Robin Thicke Returns to Home Destroyed by Wildfire: 'It's Just Rubble, There's Nothing Left'

Robin Thicke is one of the hundreds of thousands who have been impacted by the three devastating wildfires ravaging the state of California. The “Blurred Lines” crooner recently returned to the Malibu home he shared with girlfriend April Love Geary, only to discover that it had been reduced to charred debris.

“It’s funny, you see movies, [and] you’d think there would be one doll left over, or a book of course, something. [But] it’s just rubble,” Thick said during an interview with Entertainment Tonight. “There’s nothing left.”

More than just his home, Thicke, 41, mourns the neighborhood that was destroyed by the flames. “It’s a great community, it’s a community of wonderful people, a lot of parents whose kids go to the same school as my kid. It’s just devastating.”

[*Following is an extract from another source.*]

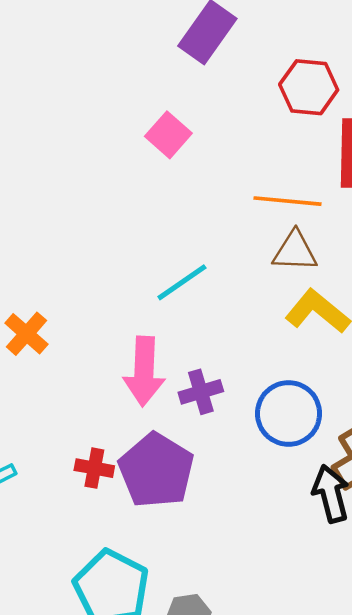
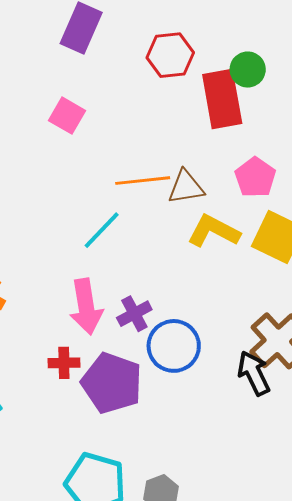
orange line: (288, 201) -> (143, 181), moved
blue circle: (289, 414) -> (174, 346), moved
red cross: (94, 468) -> (64, 363), moved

Even so, the star insists that he and Geary — who is pregnant with the couple’s second child together — will return to the site and rebuild. “[Our home] didn’t make it, you know… sometimes it happens,” he says. “We love this area, we love the people here, we love this neighborhood. Luckily, some of the property is still intact.”

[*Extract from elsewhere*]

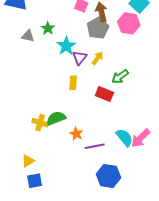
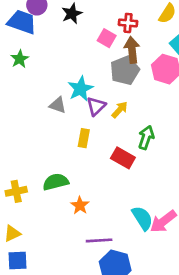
green star: (48, 28) -> (20, 59), moved
gray triangle: (28, 36) -> (58, 105), moved
green arrow: (120, 77) -> (146, 138), turned 138
yellow cross: (40, 123) -> (16, 191), moved, turned -35
purple line: (95, 146) -> (99, 240), moved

On Saturday, 23-year-old Geary shared on her Instagram Story that the home had burned down. “Our house is gone,” she wrote alongside an image that appeared to show the gate of their home amongst the charred debris.

Thicke had previously shared an image of dark smoke clouds filling up the sky near where the couple lived, writing, “Our home is just to the left! Praying.”

The singer went on to post a note on behalf of himself, Geary, their daughter Mia Love and son Julian Fuego, thanking all of the “courageous firefighters and volunteers” for their help.

“As we drove to safety, they risked their lives trying to save our home,” he wrote. “We are safe and surrounded by friends and family. We Thank you for all the love and support we’ve received and we send our love and prayers to everyone affected by the fires. Count your blessings!”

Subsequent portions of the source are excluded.